Wallie Sayre was waiting for her outside, and she went up with him to lunch, and afterwards they played golf. They had rather an amusing game, and once she had to sit down on a bunker and laugh until she was weak, while he fought his way out of a pit. Crushed, indeed!
So the weaving went on, almost completed now. With Wallie Sayre biding his time, but fairly sure of the result. With Jean Melis happening on a two-days’ old paper, and reading over and over a notice addressed to him. With Leslie Ward, neither better nor worse than his kind, seeking adventure in a bypath, which was East 56th Street. And with Dick wandering the streets of New York after twilight, and standing once with his coat collar turned up against the rain outside of the Metropolitan Club, where the great painting of his father hung over a mantelpiece.
Now that he was near Beverly, Dick hesitated to see her. He felt no resentment at her long silence, nor at his exile which had resulted from it. He made excuses for her, recognized his own contribution to the catastrophe, knew, too, that nothing was to be gained by seeing her again. But he determined finally to see her once more, and then to go away, leaving her to peace and to success.
She would know now that she had nothing to fear from him. All he wanted was to satisfy the hunger that was in him by seeing her, and then to go away.
Curiously, that hunger to see her had been in abeyance while Bassett was with him.
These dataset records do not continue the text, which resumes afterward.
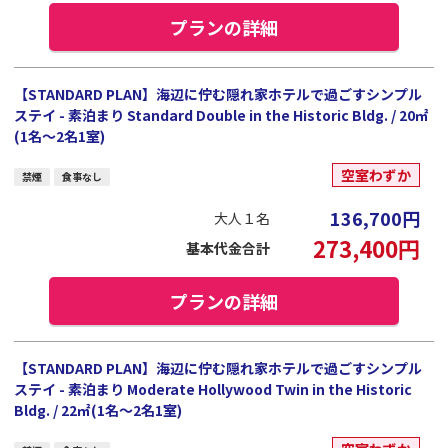
プランの詳細
【STANDARD PLAN】海辺に佇む隠れ家ホテルで過ごすシンプル
ステイ - 素泊まり Standard Double in the Historic Bldg. / 20㎡
(1名～2名1室)
空室わずか
禁煙
食事なし
136,700
円
大人１名
273,400
円
基本代金合計
プランの詳細
【STANDARD PLAN】海辺に佇む隠れ家ホテルで過ごすシンプル
ステイ - 素泊まり Moderate Hollywood Twin in the Historic
Bldg. / 22㎡(1名～2名1室)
It was only when he was alone again that it came up; and although he knew that, he was unconscious of another fact, that every word, every picture of her on the great boardings which walled in every empty lot, everything, indeed, which brought her into the reality of the present, loosened by so much her hold on him out of the past.
When he finally went to the 56th Street house it was on impulse. He had meant to pass it, but he found himself stopping, and half angrily made his determination. He would follow the cursed thing through now and get it over. Perhaps he had discounted it too much in advance, waited too long, hoped too much. Perhaps it was simply that that last phase was already passing. But he felt no thrill, no expectancy, as he rang the bell and was admitted to the familiar hall.
It was peopled with ghosts, for him. Upstairs, in the drawing-room that extended across the front of the house, she had told him of her engagement to Howard Lucas. Later on, coming back from Europe, he had gone back there to find Lucas installed in the house, his cigars on the table, his photographs on the piano, his books scattered about. And Lucas himself, smiling, handsome and triumphant on the hearth rug, dressed for dinner except for a brocaded dressing-gown, putting his hand familiarly on Beverly’s shoulder, and calling her “old girl.”
He wandered into the small room to the right of the hall, where in other days he had waited to be taken upstairs, and stood looking out of the window. He heard some one, a caller, come down, get into his overcoat in the hall and go out, but he was not interested. He did not know that Leslie Ward had stood outside the door for a minute, had seen and recognized him, and had then slammed out.